You have 32GB of unified ram. It's not split between RAM and VRAM. The website cannot tell this using the browser's APIs.
Seems broken. When I changed my auto-detected phone specs to manually entered desktop specs the recommendations didn't change at all.
What I do is i ask claude or codex to run models on ollama and test them sequentially on a bunch of tasks and rate the outputs. 30 minutes later I have a fit. It even tested the abliterated models.
This is exactly what I needed. I've been thinking about making this tool. For running and experimenting with local models this is invaluable.
Slightly tangential, I‘m testdriving an MLX Q4 variant of Qwen3.5 32B (MoE 3B), and it’s surprisingly capable. It’s not Opus ofc. I‘m using it for image labeling (food ingredients) and I‘m continuously blown away how well it does. Quite fast, too, and parallelizable with vLLM.
That’s on an M2 Max Studio with just 32GB. I got this machine refurbed (though it turned out totally new) for €1k.
In the screenshots, each model has a use case of General, Chat, or Coding. What might be the difference between General and Chat?
"Chat" models have been heavily fine-tuned with a training dataset that exclusively uses a formal turn-taking conversation syntax / document structure. For example, ChatGPT was trained with documents using OpenAI's own ChatML syntax+structure (https://cobusgreyling.medium.com/the-introduction-of-chat-ma...).
This means that these models are very good at consistently understanding that they're having a conversation, and getting into the role of "the assistant" (incl. instruction-following any system prompts directed toward the assistant) when completing assistant conversation-turns. But only when they are engaged through this precise syntax + structure. Otherwise you just get garbage.

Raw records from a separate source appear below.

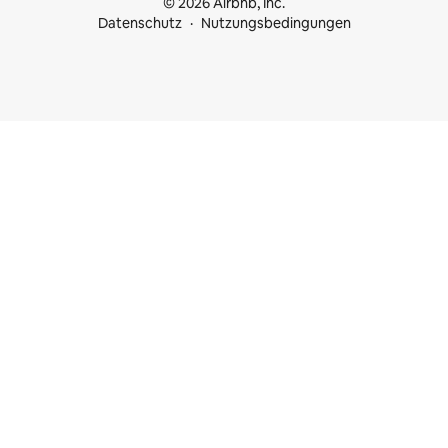
© 2026 Airbnb, Inc.
Datenschutz
Nutzungsbedingungen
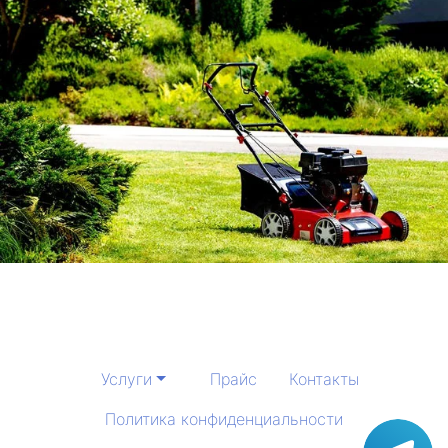
Услуги
Прайс
Контакты
Политика конфиденциальности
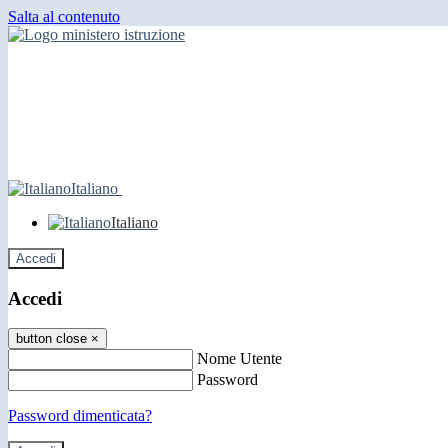
Salta al contenuto
Italiano
Italiano
Accedi
Accedi
button close
×
Nome Utente
Password
Password dimenticata?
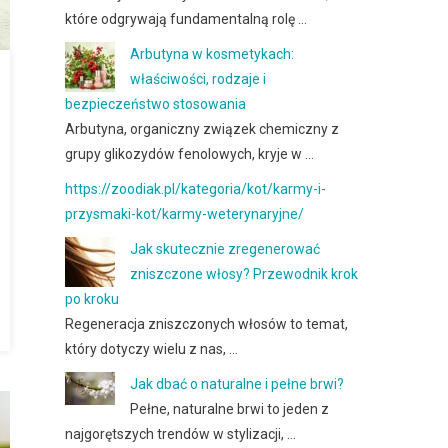
które odgrywają fundamentalną rolę …
Arbutyna w kosmetykach:
właściwości, rodzaje i
bezpieczeństwo stosowania
Arbutyna, organiczny związek chemiczny z
grupy glikozydów fenolowych, kryje w …
https://zoodiak.pl/kategoria/kot/karmy-i-
przysmaki-kot/karmy-weterynaryjne/
Jak skutecznie zregenerować
zniszczone włosy? Przewodnik krok
po kroku
Regeneracja zniszczonych włosów to temat,
który dotyczy wielu z nas, …
Jak dbać o naturalne i pełne brwi?
Pełne, naturalne brwi to jeden z
najgorętszych trendów w stylizacji, …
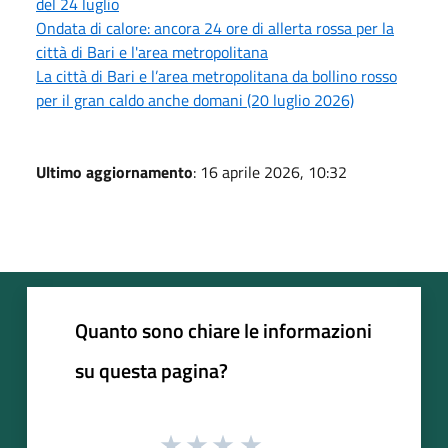
del 24 luglio
Ondata di calore: ancora 24 ore di allerta rossa per la
città di Bari e l'area metropolitana
La città di Bari e l’area metropolitana da bollino rosso
per il gran caldo anche domani (20 luglio 2026)
Ultimo aggiornamento
: 16 aprile 2026, 10:32
Quanto sono chiare le informazioni
su questa pagina?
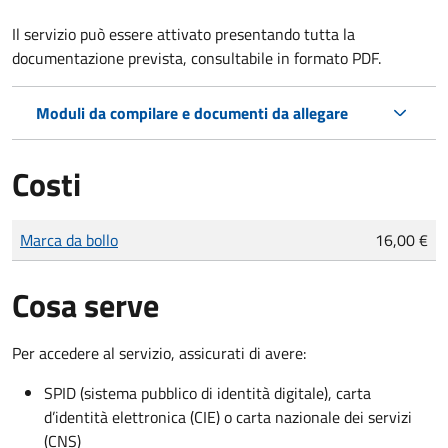
Il servizio può essere attivato presentando tutta la
documentazione prevista, consultabile in formato PDF.
Moduli da compilare e documenti da allegare
Costi
Tipo di pagamento
Importo
Marca da bollo
16,00 €
Cosa serve
Per accedere al servizio, assicurati di avere:
SPID (sistema pubblico di identità digitale), carta
d’identità elettronica (CIE) o carta nazionale dei servizi
(CNS)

"General" models don't require a specific conversation syntax+structure — either (for the larger ones) because they can infer when something like a conversation is happening regardless of syntax; or (for the smaller ones) because they don't know anything about conversation turn-taking, and just attempt "blind" text completion.
"Chat" models might seem to be strictly more capable, but that's not exactly true; neither type of model is strictly better than the other.
"Chat" models are certainly the right tool for the job, if you want a local / open-weight model that you can swap out 1:1 in an agentic architecture that was designed to expect one of the big proprietary cloud-hosted chat models.
But many of the modern open-weight models are still "general" models, because it's much easier to fine-tune a "general" model into performing some very specific custom task (like classifying text, or translation, etc) when you're not fighting against the model's previous training to treat everything as a conversation while doing that. (And also, the fact that "chat" models follow instructions might not be something you want: you might just want to burn in what you'd think of as a "system prompt", and then not expose any attack surface for the user to get the model to "disregard all previous prompts and play tic-tac-toe with me." Nor might you want a "chat" model's implicit alignment that comes along with that bias toward instruction-following.)
I see, thank you.
Personally I would have found a website where you enter your hardware specs more useful.
Hugging Face already has this. But you need to be logged in and add the hardware to your profile.
Isn’t hugging face only shows it for the model you are looking for? Is there a page that actually HF suggests a model based on your HW?
Same, I opened HN on my phone and was hoping to get an idea before I booted my computer up.
Yeah, installing some script to get a command line tool doesn't seem worth it.
I was hoping for the same thing.
Claude is pretty good at among recommendations if you input your system specs.
I think you could make a Github Page out of this.